# Mountainbike Downhill, Freeride, Dirt > Produkte und Technik >  Sunn neuro Bj ca 2000

## Xsander

Hallo zusammen.

Gibt es eine grössere Schwinge für o. g. Bike in 27,5 oder 29“ und wo bekomme ich die her? Hab nen 26 x 2.25 aufgezogen und das ist ganz schön knapp.

----------


## prolink88

na klar für BJ. 2000 hat jeder Händler lagernd  :Smile:   :Smile:

----------


## Xsander

Genau deshalb frage ich ja hier im Forum.
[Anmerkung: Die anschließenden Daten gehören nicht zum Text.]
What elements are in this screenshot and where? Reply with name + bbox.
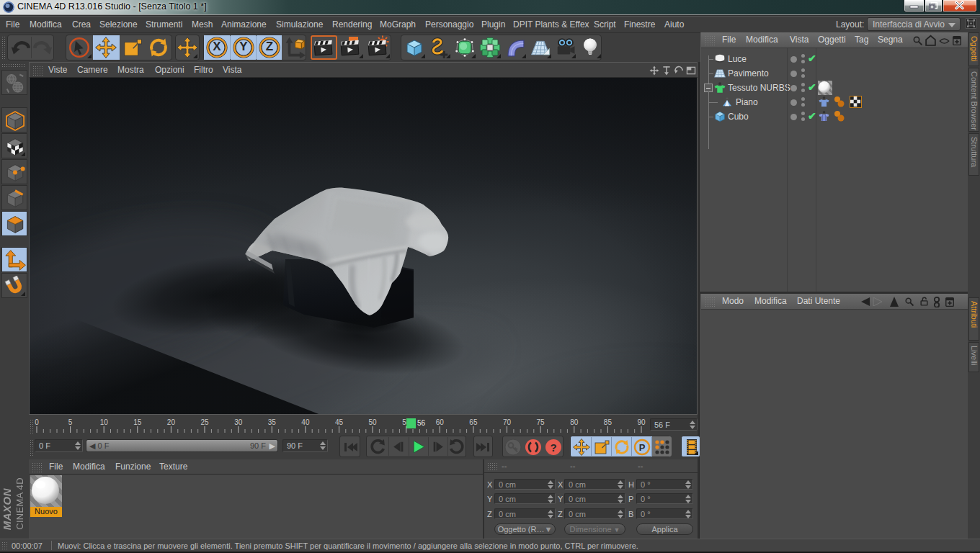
svg-text:0: 0 — [35, 418, 39, 426]
svg-text:50: 50 — [369, 418, 378, 426]
svg-text:15: 15 — [133, 418, 142, 426]
svg-text:5: 5 — [68, 418, 73, 426]
svg-text:25: 25 — [200, 418, 209, 426]
svg-text:20: 20 — [167, 418, 176, 426]
svg-text:?: ? — [550, 441, 556, 454]
svg-text:30: 30 — [234, 418, 243, 426]
svg-text:65: 65 — [469, 418, 478, 426]
svg-text:35: 35 — [268, 418, 277, 426]
svg-text:75: 75 — [537, 418, 545, 426]
svg-text:40: 40 — [301, 418, 310, 426]
svg-text:P: P — [639, 442, 646, 453]
svg-text:85: 85 — [604, 418, 612, 426]
svg-text:45: 45 — [335, 418, 344, 426]
svg-text:90: 90 — [637, 418, 646, 426]
svg-text:80: 80 — [570, 418, 579, 426]
svg-text:10: 10 — [100, 418, 109, 426]
svg-text:70: 70 — [503, 418, 512, 426]
svg-text:60: 60 — [436, 418, 445, 426]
Vllt hat jmd noch im Keller was rumliegen...zum wegschmeißen ist das Teil zu schade.

----------


## prolink88

dann stell dir mal vor das 27,5" oder 29" erst so 2008 oder 2009 auf denn Markt gekommen ist!!

----------


## Xsander

Okay....und wieder was gelernt....

----------


## Xsander

Dass eine Schwinge von einem späteren Modell da drauf passt ist dann wohl eher nicht der Fall oder?

----------


## prolink88

du solltest dich mal etwas informieren auf dem Radl Sektor
Rahmen werden selten mehr als 3-5 Jahre gebaut
dein vorhaben ist sinnlos
besorg dir gleich ein komplettes aus neueren Baujahres wo alles passt da sich die Standarts geändert haben und diese auch viel leichter geworden sind

----------


## Xsander

Danke für die Infos.

----------